When all tests passed, a tag is placed on the lead near the plug. This way the end-user can check who tested it, the test date and when the next test is due. It is critical that the end-user ends all use if he or she notices any visual damage or malfunctioning and report this immediately.
In case a tool or appliance fails,
a red 'Out of Service' sticker is attached, followed by or repairing or disposing of the item.
The main reason behind testing and tagging is to assure the safety of the people in the workplace in contact with the appliance, while also reducing the risk of an electrical hazard.
The AS/NZS 3760 is the Australian Standard that provides guidelines and regulations for the test and tag industry with regards to the electrical safety of appliances. It sets out recommendations to issues such as test and tag intervals, defines who can perform testing and tagging and other general guidelines.

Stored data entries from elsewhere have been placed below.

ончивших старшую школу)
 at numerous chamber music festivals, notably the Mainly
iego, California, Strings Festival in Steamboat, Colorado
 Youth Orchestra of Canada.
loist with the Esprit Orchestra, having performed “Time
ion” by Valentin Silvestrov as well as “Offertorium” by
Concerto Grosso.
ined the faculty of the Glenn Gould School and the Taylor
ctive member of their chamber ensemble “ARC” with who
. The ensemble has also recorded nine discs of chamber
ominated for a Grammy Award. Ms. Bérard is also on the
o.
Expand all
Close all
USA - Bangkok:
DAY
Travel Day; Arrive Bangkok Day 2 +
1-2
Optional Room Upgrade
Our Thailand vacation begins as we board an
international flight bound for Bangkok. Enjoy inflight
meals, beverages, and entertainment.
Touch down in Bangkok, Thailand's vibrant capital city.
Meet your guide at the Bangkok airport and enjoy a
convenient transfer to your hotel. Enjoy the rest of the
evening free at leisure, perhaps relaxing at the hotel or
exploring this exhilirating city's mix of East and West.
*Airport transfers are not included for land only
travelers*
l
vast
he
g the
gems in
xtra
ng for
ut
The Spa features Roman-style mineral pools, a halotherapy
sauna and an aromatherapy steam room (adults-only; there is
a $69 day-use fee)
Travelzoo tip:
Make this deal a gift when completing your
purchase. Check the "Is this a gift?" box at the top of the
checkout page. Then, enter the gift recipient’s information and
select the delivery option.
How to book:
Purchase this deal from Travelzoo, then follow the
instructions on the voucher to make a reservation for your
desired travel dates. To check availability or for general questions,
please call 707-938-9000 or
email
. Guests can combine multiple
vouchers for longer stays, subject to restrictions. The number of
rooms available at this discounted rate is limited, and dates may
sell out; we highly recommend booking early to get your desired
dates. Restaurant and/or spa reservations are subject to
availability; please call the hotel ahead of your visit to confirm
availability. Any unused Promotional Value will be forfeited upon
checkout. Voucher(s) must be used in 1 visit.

Who needs to test and tag?
Construction, demolition and mining sites are required to have their appliances tested and tagged every three months because of the harsh nature of the industry which is likely to degrade equipment at a faster rate. The tag colours will change for different periods throughout the year:
Red - December to February
Green - March to May
Blue - June to August
Yellow - September to November
Except for those industries, testing and tagging is not a legislative requirement for other workplaces. Nevertheless, the employer does have a duty of care to ensure the safety of its employees, meaning that if someone hurt themselves from an appliance that wasn’t tested and founded unsafe, they could be found liable. Aforementioned why it’s the employer’s responsibility to have all portable electrical devices tested.